Sie schrieb über Straßenmusiker, Oberschichtsladys, Küchen­hilfen. Geschickt, nie aufdringlich verknüpft Karl diese Maeve-Brennan-Inhalte mit Themen, die aktuell diskutiert werden. Neben dem Geschlechterdiskurs blitzen Gentrifizierung, Klassismus, der politische Gehalt unterschiedlicher Stylings, die Prekarität des Kreativmilieus auf, als rote Fäden der Moderne, die seit Brennans Tagen weitergesponnen werden. „Maeve ist das, was man heute eine In­fluen­ce­rin nennen würde“, heißt es einmal.

Die Biografin erzählt nicht nur die Geschichte einer eigensinnigen, talentierten, kinderlosen Katzenfreundin und Kettenraucherin. En passant, schlendernd, fast wie Maeve Brennan schrieb, legt Karl auch eine kleine Chronik des angewandten Feminismus seit der mittleren Moderne vor.

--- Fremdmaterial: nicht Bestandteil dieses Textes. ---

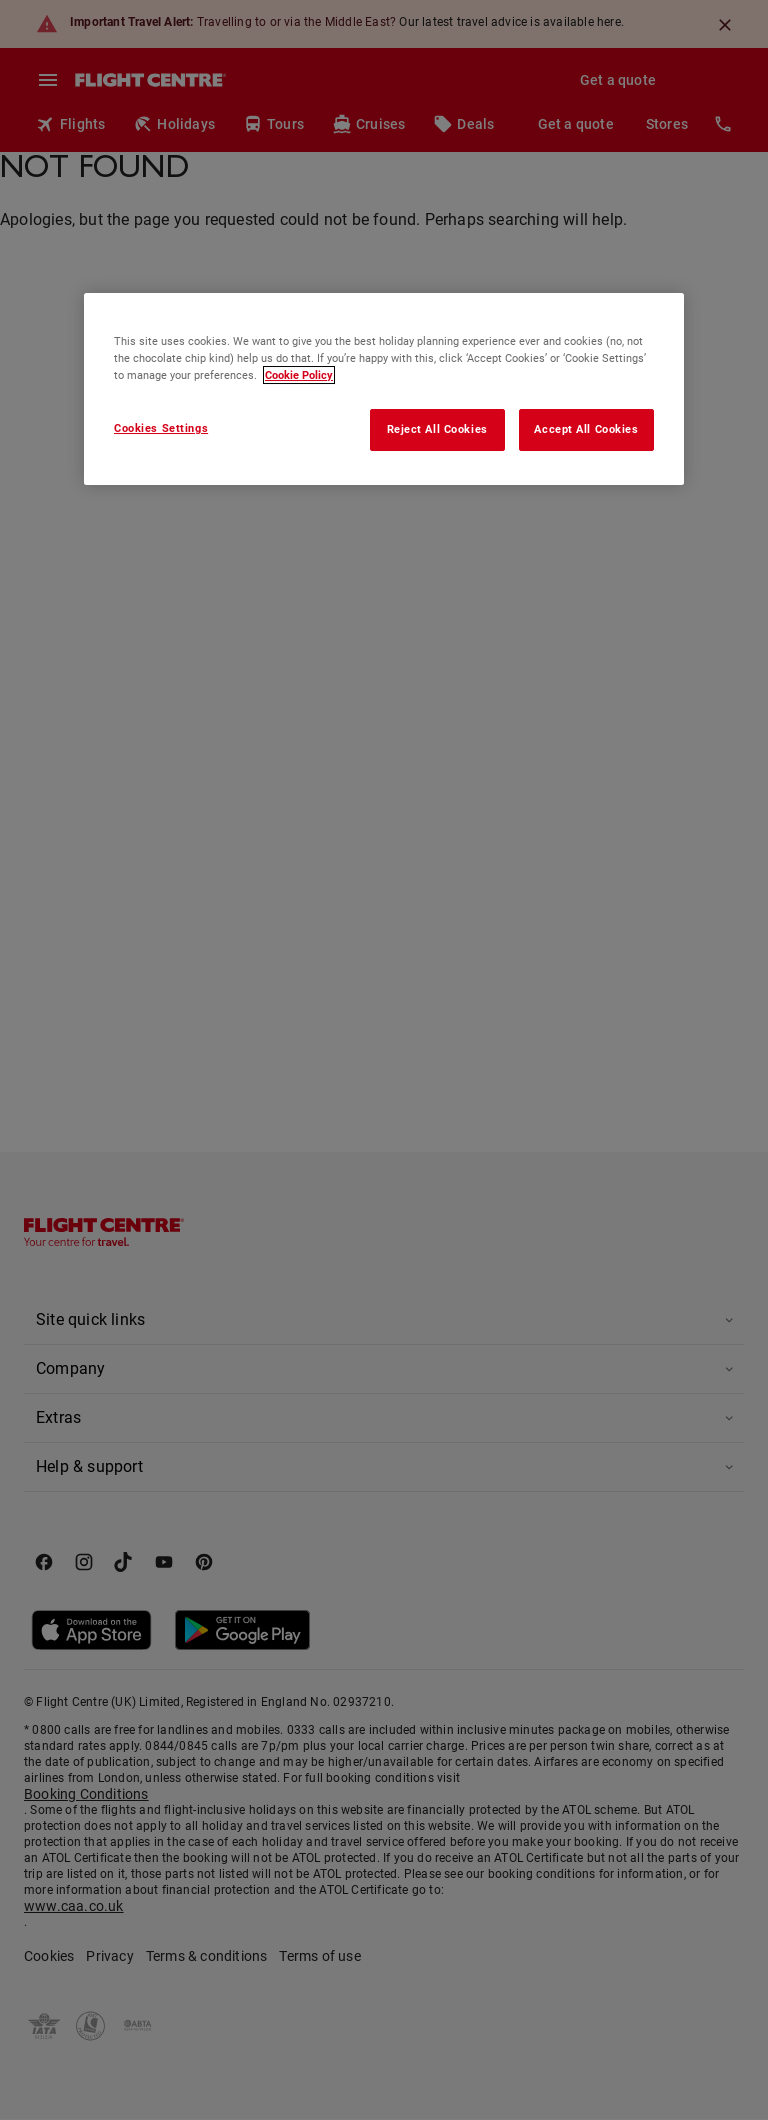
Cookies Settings (161, 428)
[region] (384, 389)
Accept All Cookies (586, 429)
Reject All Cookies (437, 429)
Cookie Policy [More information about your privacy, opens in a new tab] (299, 375)
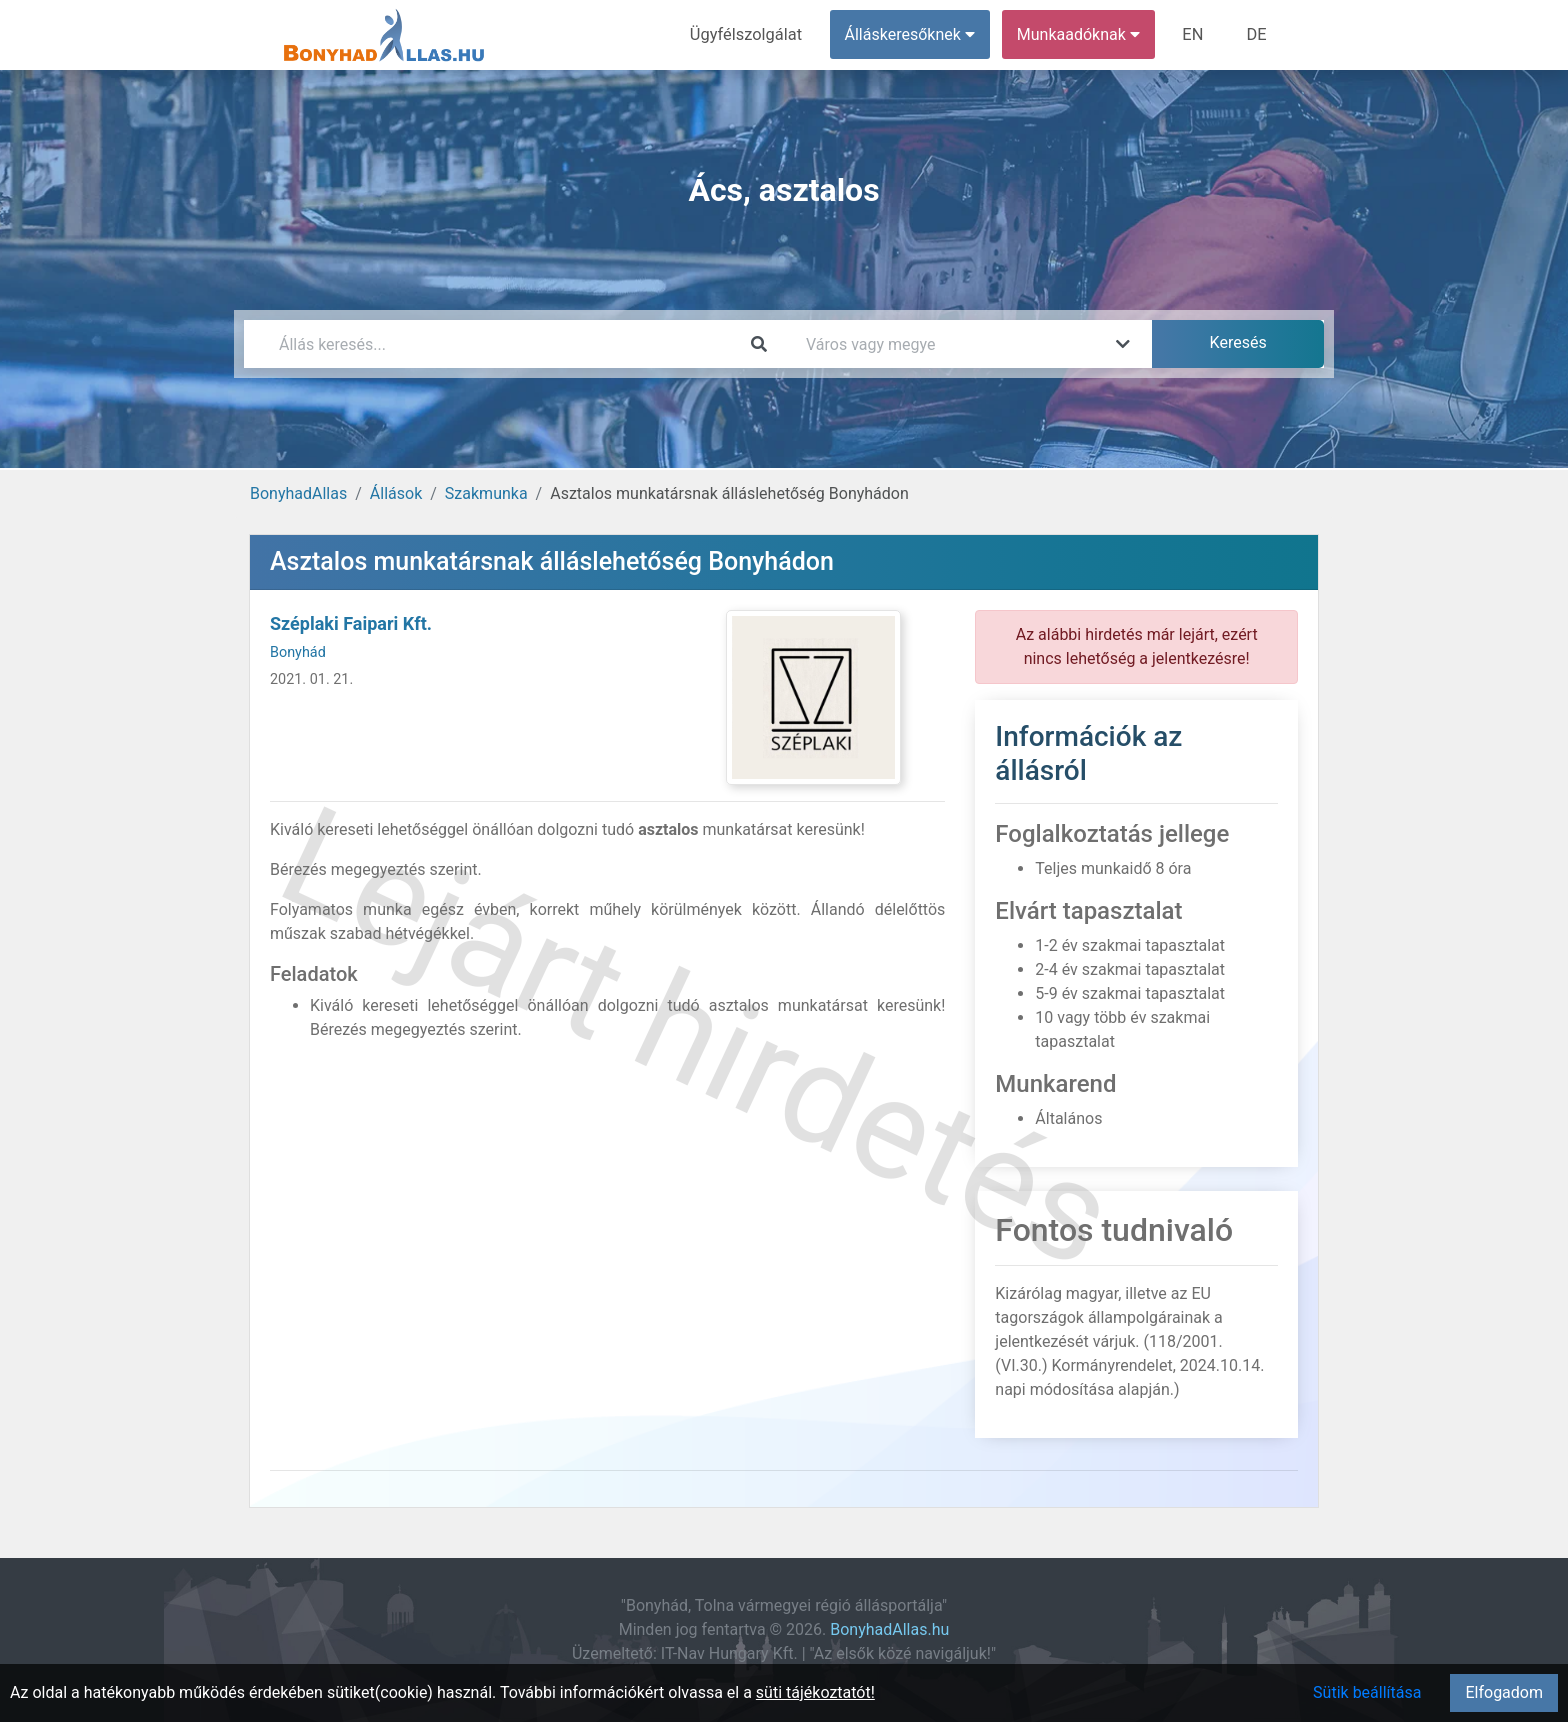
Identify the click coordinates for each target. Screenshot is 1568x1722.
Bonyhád (298, 652)
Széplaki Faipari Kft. (351, 623)
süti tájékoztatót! (815, 1692)
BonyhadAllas (298, 493)
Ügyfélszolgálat (750, 34)
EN (1195, 34)
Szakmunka (486, 493)
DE (1257, 34)
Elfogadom (1504, 1692)
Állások (396, 493)
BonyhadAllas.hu (889, 1629)
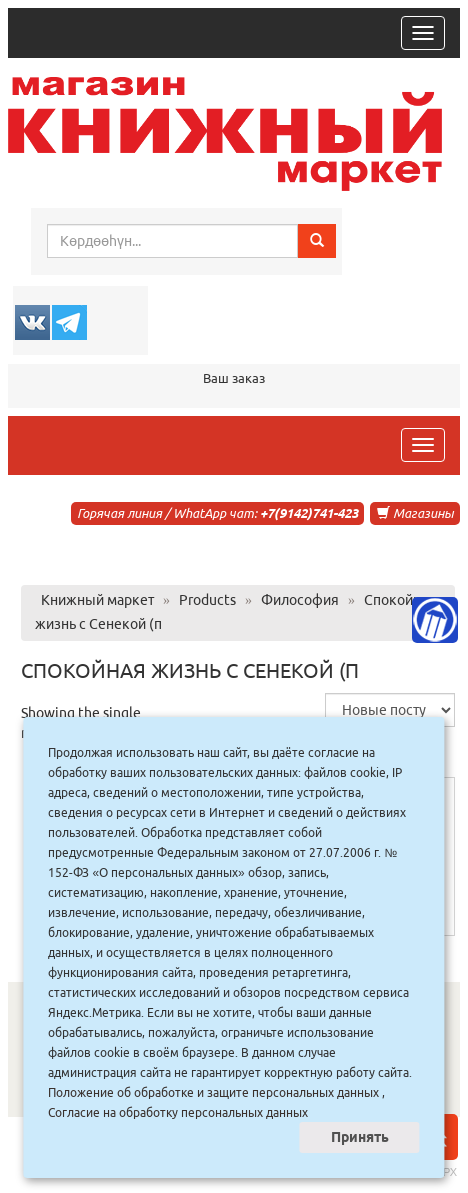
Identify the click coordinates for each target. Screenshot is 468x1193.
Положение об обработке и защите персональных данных (213, 1092)
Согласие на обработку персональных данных (178, 1112)
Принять (360, 1137)
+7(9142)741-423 (309, 513)
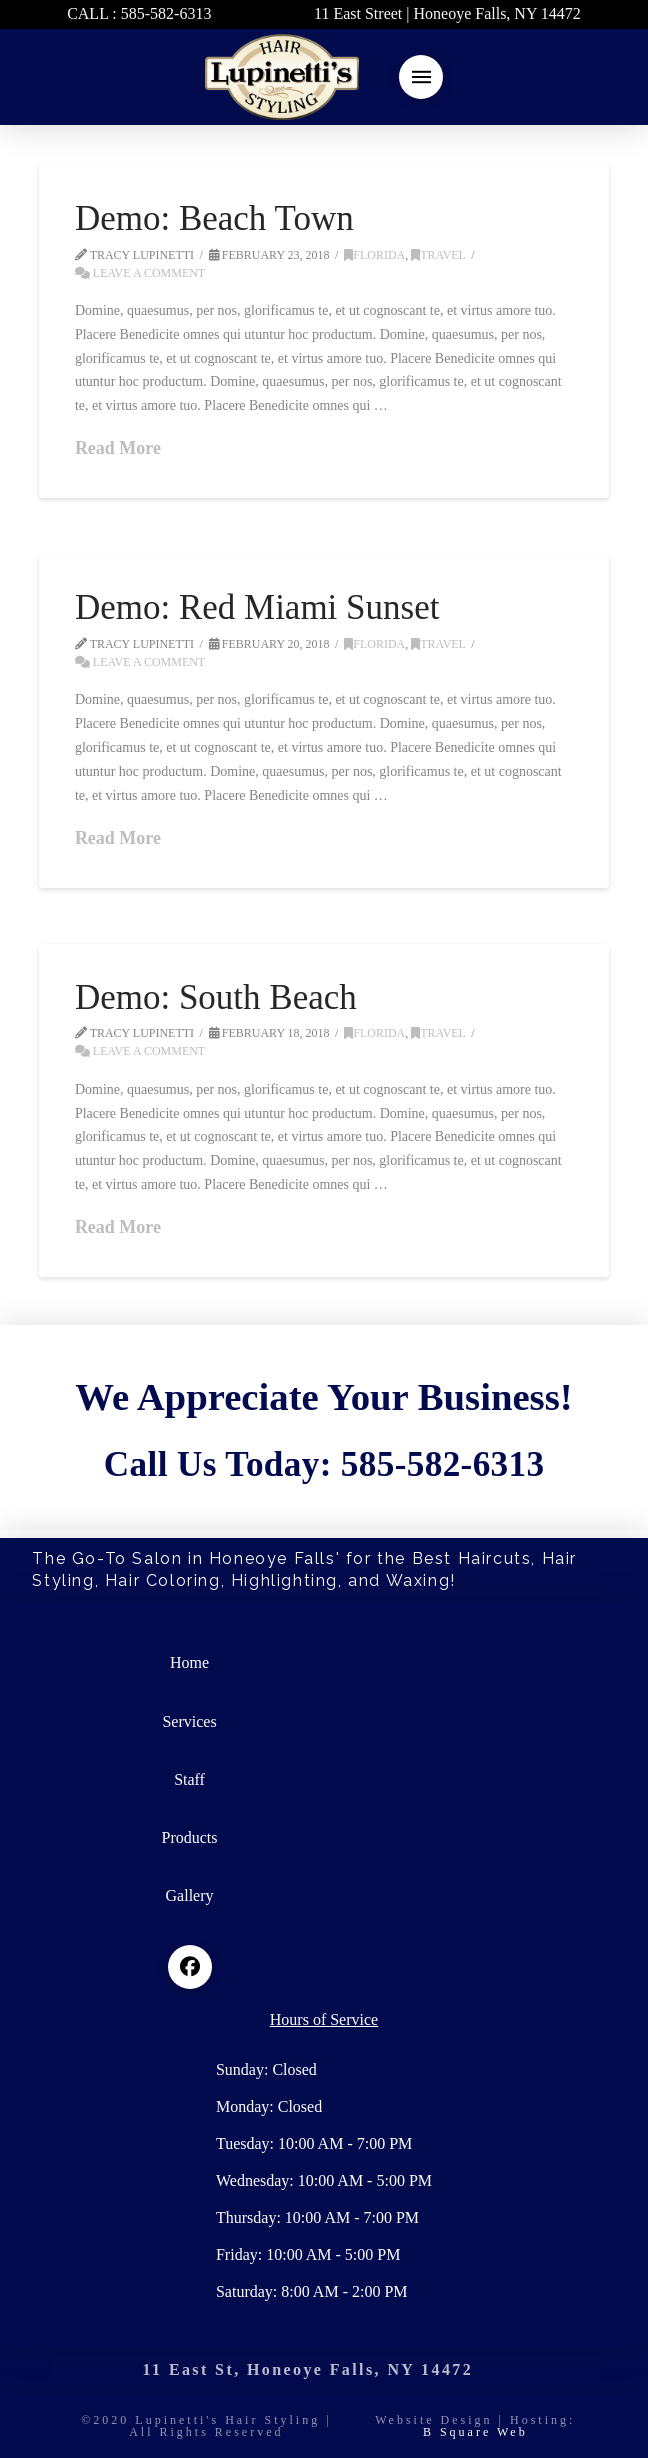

Brennan sei, zwar nicht theoretisch, aber alltagspraktisch „eine Feministin durch und durch“ gewesen, schreibt Karl und flicht Dutzende Namen anderer Frauen in Brennans Story: von der gewaltbereiten Sinn-Féin-Aktivistin Josephine Hayden, die 1995 in Haft kam, über Claire McCardell, die den emanzipierten „American Look“, einen Vorläufer der Streetwear, schuf, über die sozialkritische Urbanistin Jane Jacobs bis zur ersten bekennenden Heroinsüchtigen im Musikgeschäft, Billie Holiday.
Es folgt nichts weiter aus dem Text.